■ WHAT TO PRODUCE
Filter the listing below for "name" and report every line that has it.

■ MATERIAL PROVIDED
[Start of section]
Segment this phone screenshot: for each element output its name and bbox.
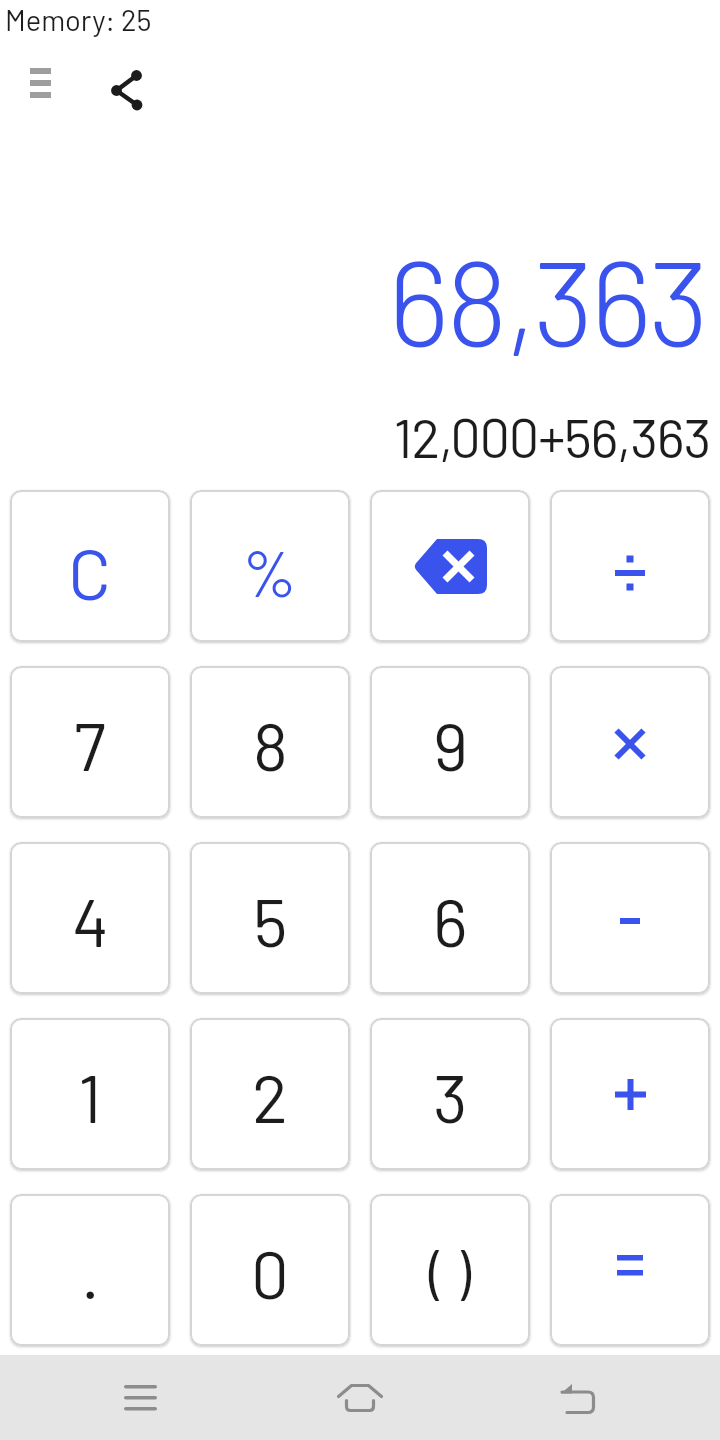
[End of section]
[Start of section]
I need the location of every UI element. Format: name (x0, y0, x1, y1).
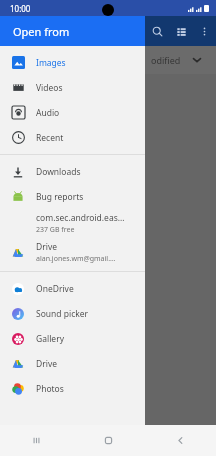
[End of section]
[Start of section]
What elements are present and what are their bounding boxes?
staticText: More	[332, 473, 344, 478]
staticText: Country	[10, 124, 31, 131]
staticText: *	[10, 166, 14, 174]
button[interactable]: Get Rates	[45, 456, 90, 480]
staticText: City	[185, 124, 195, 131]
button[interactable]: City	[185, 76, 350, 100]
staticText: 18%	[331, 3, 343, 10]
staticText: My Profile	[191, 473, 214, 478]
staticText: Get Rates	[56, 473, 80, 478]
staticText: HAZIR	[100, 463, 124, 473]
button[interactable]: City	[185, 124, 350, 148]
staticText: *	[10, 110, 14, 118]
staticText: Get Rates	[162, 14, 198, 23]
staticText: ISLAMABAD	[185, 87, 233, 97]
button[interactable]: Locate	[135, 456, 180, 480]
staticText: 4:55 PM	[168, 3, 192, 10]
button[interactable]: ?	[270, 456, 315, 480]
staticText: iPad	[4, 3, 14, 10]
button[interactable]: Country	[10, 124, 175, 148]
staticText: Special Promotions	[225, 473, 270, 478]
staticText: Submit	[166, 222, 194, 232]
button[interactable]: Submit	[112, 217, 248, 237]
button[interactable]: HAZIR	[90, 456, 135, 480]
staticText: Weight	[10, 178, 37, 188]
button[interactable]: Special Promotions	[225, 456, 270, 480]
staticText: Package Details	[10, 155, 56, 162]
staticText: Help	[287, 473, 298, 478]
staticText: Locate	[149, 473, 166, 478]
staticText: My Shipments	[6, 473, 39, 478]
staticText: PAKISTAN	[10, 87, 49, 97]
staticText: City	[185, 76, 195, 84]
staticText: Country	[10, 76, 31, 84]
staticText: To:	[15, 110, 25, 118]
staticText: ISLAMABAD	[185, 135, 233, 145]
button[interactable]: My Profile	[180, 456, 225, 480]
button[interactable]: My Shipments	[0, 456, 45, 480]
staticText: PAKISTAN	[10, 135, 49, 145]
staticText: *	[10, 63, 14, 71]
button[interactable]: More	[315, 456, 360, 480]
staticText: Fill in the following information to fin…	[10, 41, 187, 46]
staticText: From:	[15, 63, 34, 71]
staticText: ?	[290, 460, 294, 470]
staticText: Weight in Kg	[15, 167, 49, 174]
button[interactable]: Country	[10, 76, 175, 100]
[End of section]
■ EXPECTED ANSWER
Segment this phone screenshot: for each element output its name and bbox.
I need the location of every UI element. Format: name (x0, y0, x1, y1).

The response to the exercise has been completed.